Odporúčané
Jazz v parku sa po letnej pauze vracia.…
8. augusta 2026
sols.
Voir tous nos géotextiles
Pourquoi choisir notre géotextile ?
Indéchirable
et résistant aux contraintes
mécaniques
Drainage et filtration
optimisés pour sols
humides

:::

● **Problem requirements**
Your task is to retype, exactly and only, the lines from the one with "Jazz v parku sa po letnej pauze vracia.…" through the final line above.

● **Your solution**
Jazz v parku sa po letnej pauze vracia.…
8. augusta 2026
sols.
Voir tous nos géotextiles
Pourquoi choisir notre géotextile ?
Indéchirable
et résistant aux contraintes
mécaniques
Drainage et filtration
optimisés pour sols
humides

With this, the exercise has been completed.